How ChatGPT can be used safely at the moment
Evidently, there are more questions than answers as concerns the current debate over legal aspects of AI systems. Moreover, the most fundamental issues need to be addressed, above all whether content generated by tools of this kind is protected by law, and on what grounds. On the other hand, the benefits of technological systems of this kind are so great that many persons and institutions have begun using them in their business activity or will consider doing so, especially as providers allow them to be commercialized as part of dedicated tools that use the API supplied.
Therefore, despite the described legal concerns, it is now possible to determine some general rules on using ChatGPT and similar tools:
- content that may include personal data, data constituting a business secret or which is confidential, privileged communication, and any data that may not be disclosed to third parties, should not be input into tools of this type.

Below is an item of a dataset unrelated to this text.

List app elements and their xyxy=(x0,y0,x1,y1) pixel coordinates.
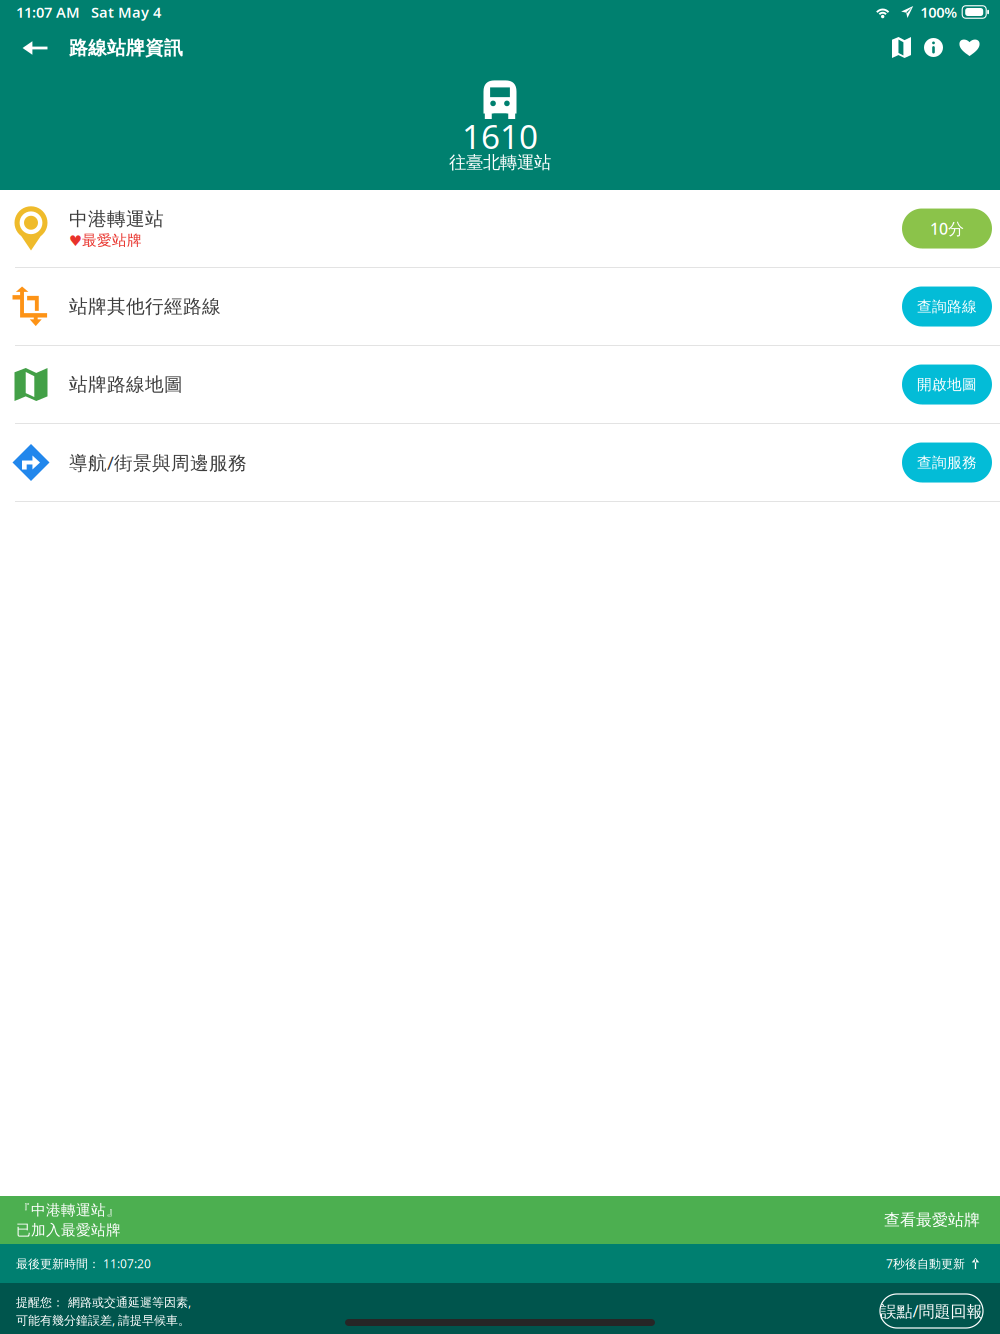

It needs to be borne in mind that any content input into ChatGPT could be disclosed or used by the provider and affiliates;
- when using ChatGPT, the user transfers data to a third country, as they transfer data to the provider, which has its seat in the United States;
- major legal concerns as to the nature of content generated by ChatGPT need to be taken into account. This content could be found to infringe rights, such as copyright or third-party rights, in the future;
- ChatGPT-generated content is not necessarily always correct, and there may be no grounds for a claim against the provider in this respect.
Also, even if we or our organization decide not to use tools similar to ChatGPT, they are used today by many firms on the market. As this technology develops, it will be increasingly common. For this reason, solutions should be implemented now to protect the interests of individuals or firms.
- Above all, it is recommended that the appropriate clauses be inserted into contracts with employees, contractors (in particular those working on a B2B basis) or external vendors. Those clauses should govern the issue of when ChatGPT and similar tools may be used, and the consequences of using the generated content in performance of an agreement (for example if use of this content is found to be an infringement of third-party rights). As a minimum, the appropriate notification obligation regarding use of tools of this kind should be introduced. Introducing such clauses as soon as possible (for example by revising agreement templates accordingly) will help to reduce costs and mitigate the risk of grave problems occurring in the future.
- Secondly, introduction of general policies on using AI tools is recommended – especially in organizations in which work of a creative nature is a core element of the activities, for example firms in the creative or new technologies sector, or software manufacturers. These policies can be used to address the entire range of issues relating to use of AI by personnel or suppliers. This could prove to be vital to ensure security and confidentiality of data processed within the organization. This is currently one of the essential factors determining a firm’s success. Introducing policies of this kind will certainly also raise personnel and contractor awareness and stress the risk connected with using ChatGPT and similar tools, and the respective limitations.
Clearly, the measures described above will render the organization more secure for the future, when it is likely that AI will be as commonplace as the Internet today.